Hey I'm still learning what exactly the market is. Last week I did (12) 6" remodel hi-hats, 2 dedicated circuits, some 3-way wiring, a few new ceiling lights for a number I thought was really good. I ran it by another local guy here at ET and he said I was a bit cheap. Me? I thought I made out very well. In fact, it was probably the most profitable job I've done yet. 

$700 a day to me is outstanding, to others they might not even get out of bed for that number. I could careless if they wake up for that or not. This is why it's important to know your own numbers because everyone else's numbers are different. The important thing is knowing how much money is there on the table and to leave as little as possible on that table.


----------



## NolaTigaBait (Oct 19, 2008)

Magnettica said:


> Hey I'm still learning what exactly the market is. Last week I did (12) 6" remodel hi-hats, 2 dedicated circuits, some 3-way wiring, a few new ceiling lights for a number I thought was really good. I ran it by another local guy here at ET and he said I was a bit cheap. Me? I thought I made out very well. In fact, it was probably the most profitable job I've done yet.
> 
> $700 a day to me is outstanding, to others they might not even get out of bed for that number. I could careless if they wake up for that or not. This is why it's important to know your own numbers because everyone else's numbers are different. The important thing is knowing how much money is there on the table and to leave as little as possible on that table.
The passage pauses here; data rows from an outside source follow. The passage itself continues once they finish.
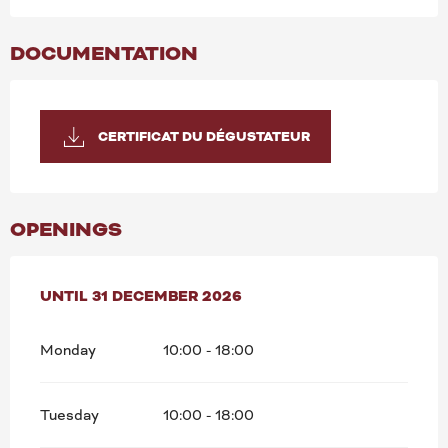
DOCUMENTATION
CERTIFICAT DU DÉGUSTATEUR
OPENINGS
FROM
UNTIL
5 JANUARY 2026
31 DECEMBER 2026
UNTIL
31 DECEMBER 2026
Monday
10:00 - 18:00
Tuesday
10:00 - 18:00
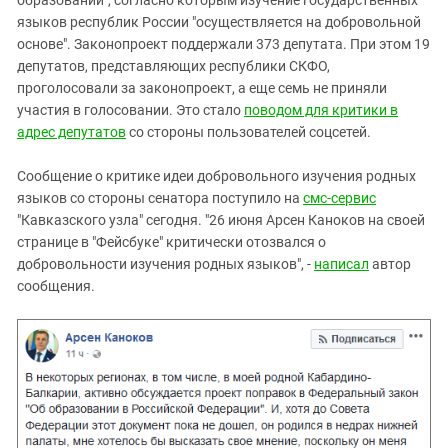
образовании", согласно которым изучение государственных
Южный Кавказ
языков республик России "осуществляется на добровольной
ЮФО
основе". Законопроект поддержали 373 депутата. При этом 19
депутатов, представляющих республики СКФО,
проголосовали за законопроект, а еще семь не приняли
участия в голосовании. Это стало
поводом для критики в
адрес депутатов
со стороны пользователей соцсетей.
Сообщение о критике идеи добровольного изучения родных
языков со стороны сенатора поступило на
смс-сервис
"Кавказского узла" сегодня. "26 июня Арсен Каноков на своей
странице в "Фейсбуке" критически отозвался о
добровольности изучения родных языков", -
написал
автор
сообщения.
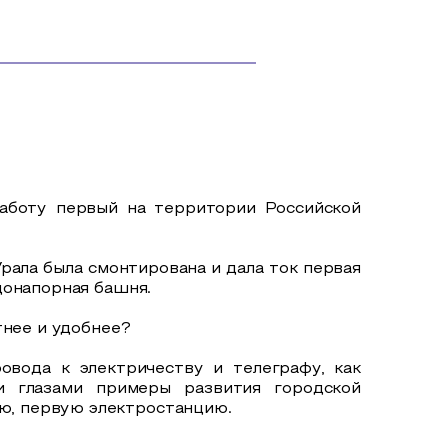
работу первый на территории Российской
Урала была смонтирована и дала ток первая
донапорная башня.
тнее и удобнее?
овода к электричеству и телеграфу, как
и глазами примеры развития городской
ю, первую электростанцию.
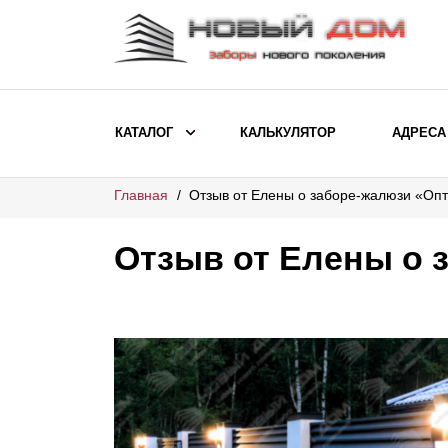
КАТАЛОГ
КАЛЬКУЛЯТОР
АДРЕСА
Главная
Отзыв от Елены о заборе-жалюзи «Оп
ВЫБОР ПО МОДЕЛИ
Заборы Ранчо
Отзыв от Елены о 
Заборы Хай-тек
Заборы Классика
Заборы Жалюзи
ВЫБОР ПО НАЗНАЧЕНИЮ
Заборы и ограждения для детских
садов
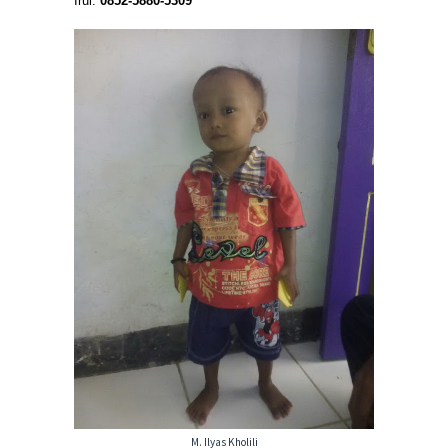
Irul:
0852-5880-5309
M. Ilyas Kholili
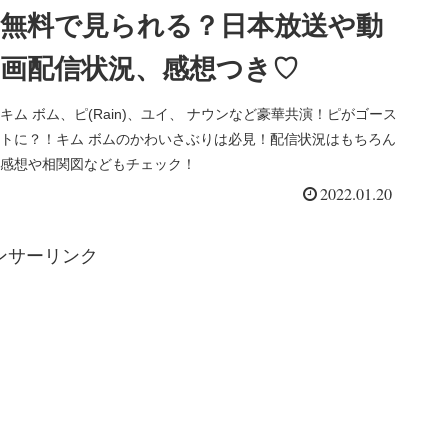
無料で見られる？日本放送や動
画配信状況、感想つき♡
キム ボム、ピ(Rain)、ユイ、 ナウンなど豪華共演！ピがゴース
トに？！キム ボムのかわいさぶりは必見！配信状況はもちろん
感想や相関図などもチェック！
2022.01.20
ンサーリンク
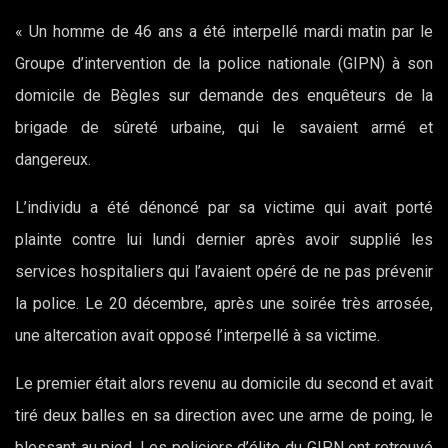
« Un homme de 46 ans a été interpellé mardi matin par le
Groupe d’intervention de la police nationale (GIPN) à son
domicile de Bègles sur demande des enquêteurs de la
brigade de sûreté urbaine, qui le savaient armé et
dangereux.
L’individu a été dénoncé par sa victime qui avait porté
plainte contre lui lundi dernier après avoir supplié les
services hospitaliers qui l’avaient opéré de ne pas prévenir
la police. Le 20 décembre, après une soirée très arrosée,
une altercation avait opposé l’interpellé à sa victime.
Le premier était alors revenu au domicile du second et avait
tiré deux balles en sa direction avec une arme de poing, le
blessant au pied. Les policiers d’élite du GIPN ont retrouvé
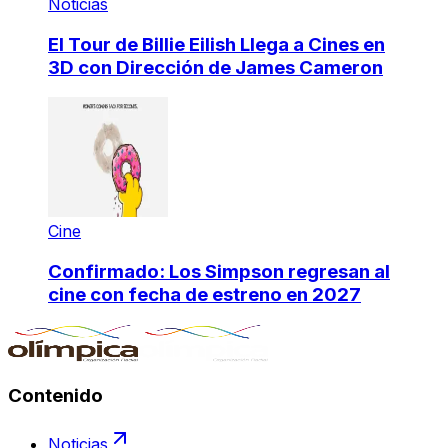
Noticias
El Tour de Billie Eilish Llega a Cines en
3D con Dirección de James Cameron
Cine
Confirmado: Los Simpson regresan al
cine con fecha de estreno en 2027
Contenido
Noticias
I'd like to make 600 a day. If it works for you, then fine. You can't really be worried about the money you left on table. I'm glad you are working. I went from working non-stop during the summer to nothing. My phone hasn't rang in a week. Getting worried over here.


----------



## Magnettica (Jan 23, 2007)

Phones not ringing here either, least not now. Tomorrow I'm helping a friend for that break even amount but that's it for now. I'm gonna call people on Saturday and see how they're doing. I have one customer that wanted a heat/ exhaust fan combo swapped out for a newer one some maybe I'll do that next week. I hate to call people looking for work because I lose that upper hand of charging whatever the hell works. People think you're desperate for work when you call looking for it. You agree?


----------



## BuzzKill (Oct 27, 2008)

Magnettica said:


> That's the number I need to make to stay afloat, the bare minimum, not the number I charge. The number is important to know so I know how much at a minimum I need to bring in. For instance, today I made ZERO. Next week I may make $4k. I'm just starting out and not everyone knows i am there to provide a service they need. Starting out isn't easy and I'll be lucky if I earn as much as I did a year ago working for somebody. Money doesn't grow on trees you know.
> 
> I'll try to sell a 200 amp service for $4k tomorrow and sit home doing nothing next week. how's that?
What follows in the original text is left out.